# Excerpted records:
*** Block opens ***

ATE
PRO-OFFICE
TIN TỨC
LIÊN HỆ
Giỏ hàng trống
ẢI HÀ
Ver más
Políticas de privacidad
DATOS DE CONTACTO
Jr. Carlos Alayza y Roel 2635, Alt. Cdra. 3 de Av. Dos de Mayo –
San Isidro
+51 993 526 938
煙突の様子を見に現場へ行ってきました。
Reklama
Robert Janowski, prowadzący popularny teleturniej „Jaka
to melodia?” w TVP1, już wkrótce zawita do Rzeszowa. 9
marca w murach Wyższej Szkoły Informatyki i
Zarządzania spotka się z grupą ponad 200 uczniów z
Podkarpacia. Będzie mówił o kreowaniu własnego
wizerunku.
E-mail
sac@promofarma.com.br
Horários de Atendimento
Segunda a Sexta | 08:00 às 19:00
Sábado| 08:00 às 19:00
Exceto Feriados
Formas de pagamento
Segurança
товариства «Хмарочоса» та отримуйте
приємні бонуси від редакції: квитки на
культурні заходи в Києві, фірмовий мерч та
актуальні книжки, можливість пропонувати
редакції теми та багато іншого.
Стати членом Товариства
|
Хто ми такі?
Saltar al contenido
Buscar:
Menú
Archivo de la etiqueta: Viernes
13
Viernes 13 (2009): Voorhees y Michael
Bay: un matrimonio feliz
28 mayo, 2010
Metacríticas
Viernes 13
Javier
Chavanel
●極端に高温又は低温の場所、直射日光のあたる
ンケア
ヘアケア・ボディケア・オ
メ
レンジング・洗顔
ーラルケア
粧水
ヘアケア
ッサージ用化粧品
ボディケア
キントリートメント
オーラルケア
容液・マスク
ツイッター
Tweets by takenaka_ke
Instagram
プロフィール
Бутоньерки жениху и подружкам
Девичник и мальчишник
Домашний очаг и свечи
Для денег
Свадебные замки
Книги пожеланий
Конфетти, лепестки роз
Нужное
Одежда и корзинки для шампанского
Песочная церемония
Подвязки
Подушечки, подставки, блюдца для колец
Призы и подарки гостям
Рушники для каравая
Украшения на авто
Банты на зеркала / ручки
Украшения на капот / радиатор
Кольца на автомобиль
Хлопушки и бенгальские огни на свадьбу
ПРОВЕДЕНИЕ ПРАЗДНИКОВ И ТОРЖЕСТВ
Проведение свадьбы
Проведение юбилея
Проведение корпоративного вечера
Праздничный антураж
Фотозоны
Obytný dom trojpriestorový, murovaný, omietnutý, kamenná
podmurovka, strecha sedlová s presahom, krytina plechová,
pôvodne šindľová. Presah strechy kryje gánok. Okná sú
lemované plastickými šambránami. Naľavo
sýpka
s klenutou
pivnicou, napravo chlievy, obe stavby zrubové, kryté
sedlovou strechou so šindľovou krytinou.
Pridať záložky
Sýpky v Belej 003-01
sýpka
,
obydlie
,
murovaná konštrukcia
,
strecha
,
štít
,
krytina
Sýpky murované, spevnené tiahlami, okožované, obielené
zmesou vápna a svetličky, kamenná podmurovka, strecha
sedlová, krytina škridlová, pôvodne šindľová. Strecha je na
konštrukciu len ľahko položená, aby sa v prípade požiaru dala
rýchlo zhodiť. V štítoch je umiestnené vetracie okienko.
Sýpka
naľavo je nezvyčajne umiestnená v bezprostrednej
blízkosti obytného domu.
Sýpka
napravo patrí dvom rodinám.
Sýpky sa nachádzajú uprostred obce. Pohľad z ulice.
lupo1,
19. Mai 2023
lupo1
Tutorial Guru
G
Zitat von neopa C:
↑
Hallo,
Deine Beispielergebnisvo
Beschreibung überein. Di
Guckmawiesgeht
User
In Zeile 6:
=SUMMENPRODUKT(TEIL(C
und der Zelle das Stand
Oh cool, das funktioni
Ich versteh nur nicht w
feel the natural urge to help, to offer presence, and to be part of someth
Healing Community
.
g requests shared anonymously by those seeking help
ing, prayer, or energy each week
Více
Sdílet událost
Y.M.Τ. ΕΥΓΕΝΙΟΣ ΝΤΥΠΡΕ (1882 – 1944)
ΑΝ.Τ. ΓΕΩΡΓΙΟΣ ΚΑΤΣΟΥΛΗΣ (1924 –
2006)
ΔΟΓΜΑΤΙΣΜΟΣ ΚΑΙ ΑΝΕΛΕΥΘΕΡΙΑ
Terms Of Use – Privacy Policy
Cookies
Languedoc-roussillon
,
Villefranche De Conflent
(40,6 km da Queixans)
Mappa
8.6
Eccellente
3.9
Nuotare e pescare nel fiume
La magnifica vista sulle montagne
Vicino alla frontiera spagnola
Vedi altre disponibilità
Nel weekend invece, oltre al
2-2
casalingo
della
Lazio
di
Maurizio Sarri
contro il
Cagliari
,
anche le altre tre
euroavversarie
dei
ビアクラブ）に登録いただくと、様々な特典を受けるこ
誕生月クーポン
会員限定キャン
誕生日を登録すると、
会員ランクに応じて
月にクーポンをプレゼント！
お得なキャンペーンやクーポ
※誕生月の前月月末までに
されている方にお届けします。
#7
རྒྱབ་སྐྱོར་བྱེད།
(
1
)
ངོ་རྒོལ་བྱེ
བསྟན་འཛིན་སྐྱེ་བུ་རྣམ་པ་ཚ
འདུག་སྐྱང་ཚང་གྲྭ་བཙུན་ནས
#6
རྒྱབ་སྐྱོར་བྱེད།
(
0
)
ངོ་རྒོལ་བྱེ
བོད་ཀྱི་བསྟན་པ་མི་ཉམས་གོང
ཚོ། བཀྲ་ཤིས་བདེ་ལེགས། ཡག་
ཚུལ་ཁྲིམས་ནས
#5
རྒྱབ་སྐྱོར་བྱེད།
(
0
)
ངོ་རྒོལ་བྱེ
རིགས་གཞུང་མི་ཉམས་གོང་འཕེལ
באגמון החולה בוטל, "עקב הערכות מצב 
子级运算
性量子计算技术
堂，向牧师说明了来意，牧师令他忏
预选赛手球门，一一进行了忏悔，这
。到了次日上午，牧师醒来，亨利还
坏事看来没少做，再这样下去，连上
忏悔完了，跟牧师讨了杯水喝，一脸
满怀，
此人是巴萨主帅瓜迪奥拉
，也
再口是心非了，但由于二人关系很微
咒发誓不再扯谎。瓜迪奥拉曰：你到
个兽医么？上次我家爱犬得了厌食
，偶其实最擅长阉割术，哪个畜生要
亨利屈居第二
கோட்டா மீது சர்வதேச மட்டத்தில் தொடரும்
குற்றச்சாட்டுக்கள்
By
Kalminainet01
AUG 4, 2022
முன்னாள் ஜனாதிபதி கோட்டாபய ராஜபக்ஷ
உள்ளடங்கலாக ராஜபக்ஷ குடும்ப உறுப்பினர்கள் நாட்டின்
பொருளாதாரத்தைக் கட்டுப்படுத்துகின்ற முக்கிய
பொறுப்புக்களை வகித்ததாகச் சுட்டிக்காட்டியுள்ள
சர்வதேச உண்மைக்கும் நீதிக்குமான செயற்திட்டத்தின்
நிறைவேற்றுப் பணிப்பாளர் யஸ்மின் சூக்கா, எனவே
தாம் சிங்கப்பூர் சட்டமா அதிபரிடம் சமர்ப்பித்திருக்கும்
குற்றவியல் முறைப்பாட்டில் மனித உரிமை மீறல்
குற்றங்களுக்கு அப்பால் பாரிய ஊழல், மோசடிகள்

*** Block closes ***

# Required work:
Go over the listing above and say how many lines contain the word "редакції". Please give the number only.

# Response:
2